Dylan Thomas:
The force that through the green fuse drives the flower
Drives my green age; that blasts the roots of trees
Is my destroyer.
And I am dumb to tell the crooked rose
My youth is bent by the same wintry fever.
Johan Von Staupitz:
Not by chance, therefore, but by His bidding did He fashion the universe. With His wisdom He adorned and made attractive each and every thing so that each was very good but not, however, the best. It is impossible for the creature to be the best, since to be a creature means to tend toward nothingness, and to return to nothingness unless upheld by the One Who created him. (Eternal Predestination and its Execution in Time, in Forerunners of the Reformation, ed. Heiko Oberman. Philadelphia: Fortress: 1981, 175).
St. Anselm:
Since it cannot but be that those things which have been created live through another, and that by which they have been created lives through itself, necessarily, just as nothing has been created except through the creative, present Being, so nothing lives except through its preserving presence. (Monologium, XIII).
René Descartes:
It is certain (and this is an opinion commonly accepted among theologians) that the action by which God preserves the world is precisely the same as that by which he created it; so that, even if, in the beginning, he had never given it any other form at all but that of a chaos, provided he established the laws of nature to function just as it does ordinarily, one can believe, without doing injustice to the miracle of creation, that by this means alone all the things that are purely material could over time have been rendered such as we now see them. (Discourse on Method, Part Five).
Jonathan Edwards:
It is said, that when that due time, or appointed time comes, “their foot shall slide.” Then they shall be left to fall as they are inclined by their own weight. god won’t hold them up in these slippery places any longer, but will let them go; and then, at that very instant, they shall fall into destruction; as he that stands in such slippery declining ground on the edge of a pit that he can’t stand alone, when he is let go he immediately falls and is lost…. Sin is the ruin and misery of the soul; it is destructive in its nature; and if God should leave it without restraint, there would need nothing else to make the soul perfectly miserable. (“Sinners In the Hands of an Angry God”).
G.K. Chesterton:
I felt in my bones; first, that this world does not explain itself. It may be a miracle with a supernatural explaation; it may be a conjuring trick, with a natural explanation. But the explanation of the conjuring trick, if it is to satisfy me, will have to better than the natural explanations I have heard. The thing is magic, true or false. Second, I came to feel as if magic must have a meaning, and meaning must have some one to mean it. There was something personal in the world, as in a work of art; whatever it meant it meant violently. (Orthodoxy, ch. IV).
Gilles Deleuze:
There has only ever been one ontological proposition: Being is univocal. There has only ever been one ontology, that of Duns Scotus, which gave being a single voice….From parmenides to Heidegger it is the same voice which is taken up, in an echo which itself forms the whole deployment of the univocal. A single voice raises the clamor of being. (Difference and Repetition, 35. Quoted in J.K. Smith, Introducing Radical Orthodoxy, 207).
James K. Smith:
Emphasizing the integrity of creation guards against an ontology that views the structures of creation as somehow incomplete or deficient, which in turn reflects a deficiency in the Creator. So just as with the critique of the occasionalists, it is to glorify the Creator that Leibniz glorifies the structures of nature/creation as characterized by a completeness that indicates a relative self-sufficiency.(Introducing Radical Orthodoxy, 217-218).

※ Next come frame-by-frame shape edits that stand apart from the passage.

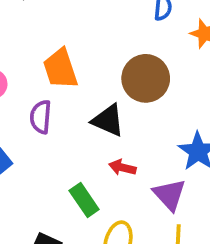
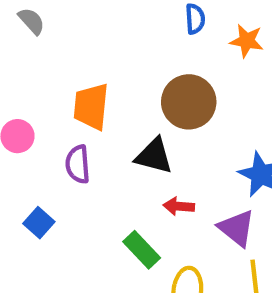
orange trapezoid: (60, 69) -> (91, 107), turned 33

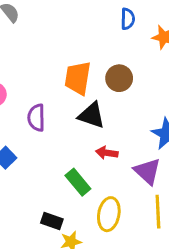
brown circle: (189, 102) -> (119, 78), size x0.7
orange trapezoid: (91, 107) -> (78, 78), moved

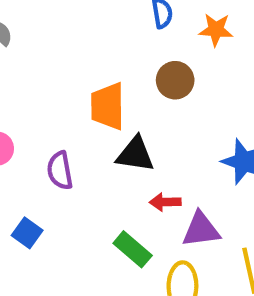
brown circle: (119, 78) -> (175, 80), moved
purple triangle: (147, 171) -> (201, 230), moved, turned -40

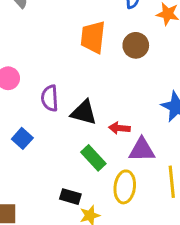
orange trapezoid: (108, 106) -> (93, 37), moved
black triangle: (135, 154) -> (84, 112), moved

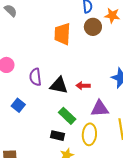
brown circle: (136, 45) -> (93, 27), moved
red arrow: (119, 128) -> (83, 86), moved
black rectangle: (70, 197) -> (57, 136), moved

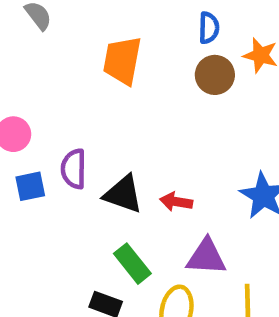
orange trapezoid: (62, 34) -> (122, 61), moved
blue square: (18, 105) -> (30, 186), moved, turned 32

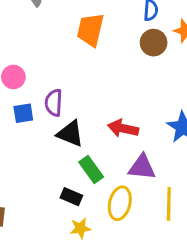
black triangle: (123, 194) -> (70, 134), moved
red arrow: (176, 202) -> (123, 128), size x1.4

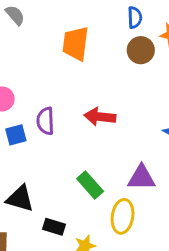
red arrow: (123, 128) -> (100, 117), moved
black triangle: (70, 134) -> (20, 199), moved
black rectangle: (71, 197) -> (54, 227), moved

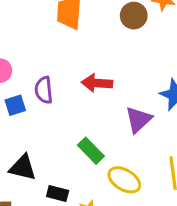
purple triangle: (141, 178) -> (138, 119), moved, turned -40
yellow ellipse: (123, 216) -> (124, 180), turned -64

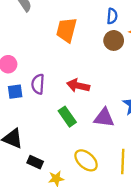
purple triangle: (138, 119) -> (104, 118), turned 40
green rectangle: (91, 151) -> (67, 117), moved

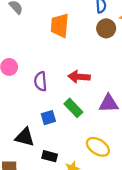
blue square: (15, 92) -> (48, 118), moved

Great quotes. Except Descartes: I cannot forgive Descartes (Pascal).
I especially love the Edwards: their foot shall slide in due time. Who else has done such a great job of showing that God’s providence is what preserves us from the full due of our sins.
Here’s another one I got recently:
“God has promised forgiveness to your repentance, but He has not promised tomorrow to your procrastination.” St. Augustine.
I’m with you and Pascal on Descartes. Deism is a load of crock. If you’re going to be an atheist, then have out with it!
I love Jonathan Edwards, too. His hellfire and brimstone stuff is still difficult for me to deal with, but what I appreciate about it is this: it helps us to understand God’s grace as grace, and not a necessity. What was a necessity is our punishment – anything else is a sheer interruption of that logic.
And that’s a fantastic quote of Augustine’s. Do you know where it is taken from?
Maybe his commentary on Psalm 103. There’s probably a better translation online.
Or it could be one of those made-up quotes that synthesize things that he taught, like “he who sings, prays twice.”